→ PROBLEM
State the number of lines in the listing that contain "will". No further words are expected.
○ ○ ○ ○ ○ ○ ○
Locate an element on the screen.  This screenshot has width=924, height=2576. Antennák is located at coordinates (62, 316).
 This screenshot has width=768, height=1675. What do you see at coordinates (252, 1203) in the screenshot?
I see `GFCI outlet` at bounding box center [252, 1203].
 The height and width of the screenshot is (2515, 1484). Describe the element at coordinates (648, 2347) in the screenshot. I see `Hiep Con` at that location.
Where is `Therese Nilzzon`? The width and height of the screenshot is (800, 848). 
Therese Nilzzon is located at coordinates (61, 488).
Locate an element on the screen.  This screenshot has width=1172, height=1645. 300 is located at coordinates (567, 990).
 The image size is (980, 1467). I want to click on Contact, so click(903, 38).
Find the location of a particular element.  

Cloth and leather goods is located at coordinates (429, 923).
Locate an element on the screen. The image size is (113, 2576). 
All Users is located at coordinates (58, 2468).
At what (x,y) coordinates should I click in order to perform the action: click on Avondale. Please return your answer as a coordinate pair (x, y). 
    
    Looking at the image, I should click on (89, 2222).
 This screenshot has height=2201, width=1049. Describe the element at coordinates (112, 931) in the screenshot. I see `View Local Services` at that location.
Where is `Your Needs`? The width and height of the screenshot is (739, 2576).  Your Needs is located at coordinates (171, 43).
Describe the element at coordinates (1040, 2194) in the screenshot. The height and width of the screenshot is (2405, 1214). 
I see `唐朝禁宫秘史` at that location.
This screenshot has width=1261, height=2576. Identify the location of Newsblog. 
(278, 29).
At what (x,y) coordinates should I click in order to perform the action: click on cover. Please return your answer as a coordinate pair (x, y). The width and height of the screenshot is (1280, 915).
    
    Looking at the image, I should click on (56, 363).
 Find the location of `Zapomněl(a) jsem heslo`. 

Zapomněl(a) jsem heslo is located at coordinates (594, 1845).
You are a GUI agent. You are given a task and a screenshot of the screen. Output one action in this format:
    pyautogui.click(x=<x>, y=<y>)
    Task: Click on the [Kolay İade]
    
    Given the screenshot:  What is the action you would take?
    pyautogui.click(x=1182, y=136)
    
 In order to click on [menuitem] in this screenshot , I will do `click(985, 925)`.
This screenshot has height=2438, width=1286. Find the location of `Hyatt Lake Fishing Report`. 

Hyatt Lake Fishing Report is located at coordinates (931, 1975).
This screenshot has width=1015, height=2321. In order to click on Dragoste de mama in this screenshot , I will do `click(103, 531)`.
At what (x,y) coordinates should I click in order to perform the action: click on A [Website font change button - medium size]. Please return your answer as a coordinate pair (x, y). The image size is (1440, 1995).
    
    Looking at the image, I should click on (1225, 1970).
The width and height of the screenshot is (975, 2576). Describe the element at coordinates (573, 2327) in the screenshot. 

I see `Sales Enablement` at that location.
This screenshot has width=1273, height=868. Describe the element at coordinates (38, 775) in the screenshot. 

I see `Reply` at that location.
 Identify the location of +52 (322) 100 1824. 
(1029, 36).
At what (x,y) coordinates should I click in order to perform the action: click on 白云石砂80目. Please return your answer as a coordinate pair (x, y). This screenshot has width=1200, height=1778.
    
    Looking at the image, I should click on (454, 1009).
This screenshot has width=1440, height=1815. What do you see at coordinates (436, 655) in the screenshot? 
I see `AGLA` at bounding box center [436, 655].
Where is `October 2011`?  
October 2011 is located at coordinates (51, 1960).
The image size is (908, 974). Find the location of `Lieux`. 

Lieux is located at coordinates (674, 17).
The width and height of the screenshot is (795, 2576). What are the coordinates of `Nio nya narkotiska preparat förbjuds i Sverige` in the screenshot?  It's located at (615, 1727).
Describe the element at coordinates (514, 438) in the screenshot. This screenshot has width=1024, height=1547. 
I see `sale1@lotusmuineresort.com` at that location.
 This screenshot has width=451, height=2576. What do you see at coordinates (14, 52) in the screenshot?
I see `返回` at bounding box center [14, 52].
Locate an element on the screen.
○ ○ ○ ○ ○ ○ ○
→ SOLUTION BELOW
2